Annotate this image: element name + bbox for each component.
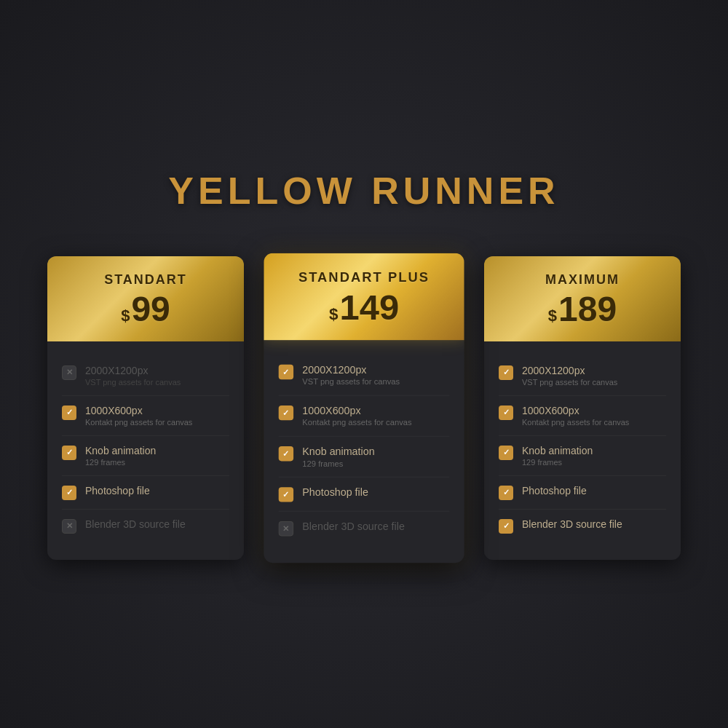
- feature-row: ✓Knob animation129 frames: [62, 436, 229, 476]
- feature-text: Photoshop file: [85, 485, 150, 496]
- cross-icon: ✕: [62, 519, 76, 534]
- feature-title: Knob animation: [522, 445, 593, 456]
- check-icon: ✓: [499, 486, 513, 500]
- plan-name-maximum: MAXIMUM: [499, 272, 666, 288]
- feature-title: Photoshop file: [85, 485, 150, 496]
- feature-row: ✓Knob animation129 frames: [279, 436, 450, 477]
- feature-title: Knob animation: [85, 445, 156, 456]
- feature-text: Blender 3D source file: [302, 521, 405, 532]
- feature-text: 1000X600pxKontakt png assets for canvas: [302, 404, 411, 427]
- feature-row: ✓Knob animation129 frames: [499, 436, 666, 476]
- feature-row: ✓Photoshop file: [279, 477, 450, 511]
- page-title: YELLOW RUNNER: [168, 169, 559, 213]
- feature-text: Blender 3D source file: [522, 518, 622, 530]
- feature-subtitle: VST png assets for canvas: [522, 378, 617, 387]
- check-icon: ✓: [62, 486, 76, 500]
- feature-subtitle: 129 frames: [85, 458, 156, 467]
- feature-title: Photoshop file: [522, 485, 587, 496]
- feature-row: ✓2000X1200pxVST png assets for canvas: [499, 356, 666, 396]
- price-amount-maximum: 189: [558, 292, 617, 327]
- feature-text: Photoshop file: [522, 485, 587, 496]
- plan-name-standart-plus: STANDART PLUS: [279, 269, 450, 285]
- feature-text: 2000X1200pxVST png assets for canvas: [85, 365, 181, 387]
- feature-row: ✓1000X600pxKontakt png assets for canvas: [62, 396, 229, 436]
- plan-card-maximum[interactable]: MAXIMUM$189✓2000X1200pxVST png assets fo…: [484, 256, 681, 560]
- check-icon: ✓: [279, 364, 293, 379]
- plan-header-standart-plus: STANDART PLUS$149: [264, 253, 464, 339]
- plan-header-maximum: MAXIMUM$189: [484, 256, 681, 341]
- feature-title: Blender 3D source file: [302, 521, 405, 532]
- plan-price-standart-plus: $149: [279, 289, 450, 325]
- feature-text: 1000X600pxKontakt png assets for canvas: [85, 405, 192, 427]
- plan-features-standart-plus: ✓2000X1200pxVST png assets for canvas✓10…: [264, 340, 464, 563]
- feature-title: 2000X1200px: [302, 363, 400, 375]
- plan-price-maximum: $189: [499, 292, 666, 327]
- check-icon: ✓: [499, 446, 513, 460]
- feature-text: 1000X600pxKontakt png assets for canvas: [522, 405, 629, 427]
- feature-title: 2000X1200px: [85, 365, 181, 376]
- plan-features-standart: ✕2000X1200pxVST png assets for canvas✓10…: [47, 341, 244, 560]
- feature-title: 1000X600px: [302, 404, 411, 416]
- cross-icon: ✕: [279, 521, 293, 536]
- check-icon: ✓: [499, 405, 513, 420]
- feature-subtitle: VST png assets for canvas: [85, 378, 181, 387]
- feature-text: Knob animation129 frames: [85, 445, 156, 467]
- feature-row: ✓Photoshop file: [499, 476, 666, 510]
- feature-title: 1000X600px: [522, 405, 629, 416]
- feature-text: 2000X1200pxVST png assets for canvas: [522, 365, 617, 387]
- plan-card-standart-plus[interactable]: STANDART PLUS$149✓2000X1200pxVST png ass…: [264, 253, 464, 562]
- feature-row: ✕Blender 3D source file: [62, 510, 229, 542]
- feature-row: ✕Blender 3D source file: [279, 511, 450, 545]
- feature-text: Blender 3D source file: [85, 518, 186, 530]
- feature-subtitle: 129 frames: [302, 459, 374, 467]
- plan-card-standart[interactable]: STANDART$99✕2000X1200pxVST png assets fo…: [47, 256, 244, 560]
- feature-row: ✓Blender 3D source file: [499, 510, 666, 542]
- feature-title: 2000X1200px: [522, 365, 617, 376]
- price-dollar-standart-plus: $: [329, 304, 338, 324]
- check-icon: ✓: [62, 446, 76, 460]
- feature-row: ✓Photoshop file: [62, 476, 229, 510]
- cross-icon: ✕: [62, 365, 76, 380]
- feature-subtitle: VST png assets for canvas: [302, 377, 400, 386]
- feature-row: ✕2000X1200pxVST png assets for canvas: [62, 356, 229, 396]
- check-icon: ✓: [279, 487, 293, 502]
- feature-text: Photoshop file: [302, 486, 368, 498]
- feature-row: ✓1000X600pxKontakt png assets for canvas: [279, 395, 450, 436]
- plan-header-standart: STANDART$99: [47, 256, 244, 341]
- feature-title: Photoshop file: [302, 486, 368, 498]
- price-amount-standart: 99: [131, 292, 170, 327]
- feature-text: Knob animation129 frames: [302, 446, 374, 468]
- feature-row: ✓2000X1200pxVST png assets for canvas: [279, 355, 450, 395]
- feature-subtitle: 129 frames: [522, 458, 593, 467]
- feature-title: 1000X600px: [85, 405, 192, 416]
- check-icon: ✓: [279, 446, 293, 461]
- feature-text: 2000X1200pxVST png assets for canvas: [302, 363, 400, 386]
- feature-title: Blender 3D source file: [522, 518, 622, 530]
- check-icon: ✓: [62, 405, 76, 420]
- check-icon: ✓: [279, 405, 293, 419]
- price-dollar-standart: $: [121, 306, 130, 325]
- feature-text: Knob animation129 frames: [522, 445, 593, 467]
- check-icon: ✓: [499, 365, 513, 380]
- feature-title: Blender 3D source file: [85, 518, 186, 530]
- price-amount-standart-plus: 149: [339, 289, 399, 325]
- feature-subtitle: Kontakt png assets for canvas: [85, 418, 192, 427]
- plan-features-maximum: ✓2000X1200pxVST png assets for canvas✓10…: [484, 341, 681, 560]
- feature-subtitle: Kontakt png assets for canvas: [522, 418, 629, 427]
- feature-title: Knob animation: [302, 446, 374, 457]
- plans-container: STANDART$99✕2000X1200pxVST png assets fo…: [47, 256, 681, 560]
- price-dollar-maximum: $: [548, 306, 557, 325]
- feature-subtitle: Kontakt png assets for canvas: [302, 418, 411, 427]
- feature-row: ✓1000X600pxKontakt png assets for canvas: [499, 396, 666, 436]
- check-icon: ✓: [499, 519, 513, 534]
- plan-name-standart: STANDART: [62, 272, 229, 288]
- plan-price-standart: $99: [62, 292, 229, 327]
:::
Retype all entries above verbatim; no pictures belong in the copy.

Annotate this image: element name + bbox for each component.
- feature-row: ✓Knob animation129 frames: [62, 436, 229, 476]
- feature-text: Photoshop file: [85, 485, 150, 496]
- cross-icon: ✕: [62, 519, 76, 534]
- feature-title: Knob animation: [522, 445, 593, 456]
- check-icon: ✓: [499, 486, 513, 500]
- plan-name-maximum: MAXIMUM: [499, 272, 666, 288]
- feature-title: Photoshop file: [85, 485, 150, 496]
- feature-row: ✓Knob animation129 frames: [279, 436, 450, 477]
- feature-title: Knob animation: [85, 445, 156, 456]
- feature-text: Blender 3D source file: [302, 521, 405, 532]
- feature-text: 1000X600pxKontakt png assets for canvas: [302, 404, 411, 427]
- feature-row: ✓Knob animation129 frames: [499, 436, 666, 476]
- feature-row: ✓Photoshop file: [279, 477, 450, 511]
- page-title: YELLOW RUNNER: [168, 169, 559, 213]
- feature-text: Blender 3D source file: [522, 518, 622, 530]
- feature-subtitle: VST png assets for canvas: [522, 378, 617, 387]
- check-icon: ✓: [62, 486, 76, 500]
- feature-subtitle: 129 frames: [85, 458, 156, 467]
- feature-title: Photoshop file: [522, 485, 587, 496]
- feature-row: ✓2000X1200pxVST png assets for canvas: [499, 356, 666, 396]
- price-amount-maximum: 189: [558, 292, 617, 327]
- feature-text: Photoshop file: [522, 485, 587, 496]
- plan-name-standart-plus: STANDART PLUS: [279, 269, 450, 285]
- feature-text: 2000X1200pxVST png assets for canvas: [85, 365, 181, 387]
- feature-row: ✓1000X600pxKontakt png assets for canvas: [62, 396, 229, 436]
- plan-card-maximum[interactable]: MAXIMUM$189✓2000X1200pxVST png assets fo…: [484, 256, 681, 560]
- check-icon: ✓: [279, 364, 293, 379]
- plan-header-standart-plus: STANDART PLUS$149: [264, 253, 464, 339]
- plan-header-maximum: MAXIMUM$189: [484, 256, 681, 341]
- feature-title: Blender 3D source file: [302, 521, 405, 532]
- plan-price-standart-plus: $149: [279, 289, 450, 325]
- feature-text: 1000X600pxKontakt png assets for canvas: [85, 405, 192, 427]
- plan-features-standart-plus: ✓2000X1200pxVST png assets for canvas✓10…: [264, 340, 464, 563]
- feature-title: 2000X1200px: [302, 363, 400, 375]
- plan-price-maximum: $189: [499, 292, 666, 327]
- check-icon: ✓: [499, 446, 513, 460]
- feature-text: 1000X600pxKontakt png assets for canvas: [522, 405, 629, 427]
- feature-title: 2000X1200px: [85, 365, 181, 376]
- plan-features-standart: ✕2000X1200pxVST png assets for canvas✓10…: [47, 341, 244, 560]
- feature-title: 1000X600px: [302, 404, 411, 416]
- cross-icon: ✕: [279, 521, 293, 536]
- check-icon: ✓: [499, 405, 513, 420]
- feature-subtitle: VST png assets for canvas: [85, 378, 181, 387]
- feature-text: Knob animation129 frames: [85, 445, 156, 467]
- feature-row: ✓Photoshop file: [499, 476, 666, 510]
- feature-title: 1000X600px: [522, 405, 629, 416]
- feature-text: 2000X1200pxVST png assets for canvas: [522, 365, 617, 387]
- plan-card-standart-plus[interactable]: STANDART PLUS$149✓2000X1200pxVST png ass…: [264, 253, 464, 562]
- feature-row: ✕Blender 3D source file: [62, 510, 229, 542]
- feature-row: ✕Blender 3D source file: [279, 511, 450, 545]
- feature-text: Blender 3D source file: [85, 518, 186, 530]
- feature-subtitle: 129 frames: [302, 459, 374, 467]
- plan-card-standart[interactable]: STANDART$99✕2000X1200pxVST png assets fo…: [47, 256, 244, 560]
- feature-row: ✓Blender 3D source file: [499, 510, 666, 542]
- feature-title: 2000X1200px: [522, 365, 617, 376]
- price-dollar-standart-plus: $: [329, 304, 338, 324]
- check-icon: ✓: [62, 446, 76, 460]
- feature-row: ✓Photoshop file: [62, 476, 229, 510]
- cross-icon: ✕: [62, 365, 76, 380]
- feature-subtitle: VST png assets for canvas: [302, 377, 400, 386]
- feature-row: ✕2000X1200pxVST png assets for canvas: [62, 356, 229, 396]
- check-icon: ✓: [279, 487, 293, 502]
- feature-text: Photoshop file: [302, 486, 368, 498]
- feature-row: ✓1000X600pxKontakt png assets for canvas: [279, 395, 450, 436]
- plan-header-standart: STANDART$99: [47, 256, 244, 341]
- feature-title: Photoshop file: [302, 486, 368, 498]
- price-amount-standart: 99: [131, 292, 170, 327]
- feature-text: Knob animation129 frames: [302, 446, 374, 468]
- feature-row: ✓2000X1200pxVST png assets for canvas: [279, 355, 450, 395]
- feature-subtitle: 129 frames: [522, 458, 593, 467]
- feature-title: 1000X600px: [85, 405, 192, 416]
- check-icon: ✓: [279, 446, 293, 461]
- feature-text: 2000X1200pxVST png assets for canvas: [302, 363, 400, 386]
- feature-title: Blender 3D source file: [522, 518, 622, 530]
- check-icon: ✓: [62, 405, 76, 420]
- check-icon: ✓: [279, 405, 293, 419]
- price-dollar-standart: $: [121, 306, 130, 325]
- feature-text: Knob animation129 frames: [522, 445, 593, 467]
- check-icon: ✓: [499, 365, 513, 380]
- feature-title: Blender 3D source file: [85, 518, 186, 530]
- price-amount-standart-plus: 149: [339, 289, 399, 325]
- feature-subtitle: Kontakt png assets for canvas: [85, 418, 192, 427]
- plan-features-maximum: ✓2000X1200pxVST png assets for canvas✓10…: [484, 341, 681, 560]
- feature-subtitle: Kontakt png assets for canvas: [522, 418, 629, 427]
- feature-title: Knob animation: [302, 446, 374, 457]
- plans-container: STANDART$99✕2000X1200pxVST png assets fo…: [47, 256, 681, 560]
- price-dollar-maximum: $: [548, 306, 557, 325]
- feature-subtitle: Kontakt png assets for canvas: [302, 418, 411, 427]
- feature-row: ✓1000X600pxKontakt png assets for canvas: [499, 396, 666, 436]
- check-icon: ✓: [499, 519, 513, 534]
- plan-name-standart: STANDART: [62, 272, 229, 288]
- plan-price-standart: $99: [62, 292, 229, 327]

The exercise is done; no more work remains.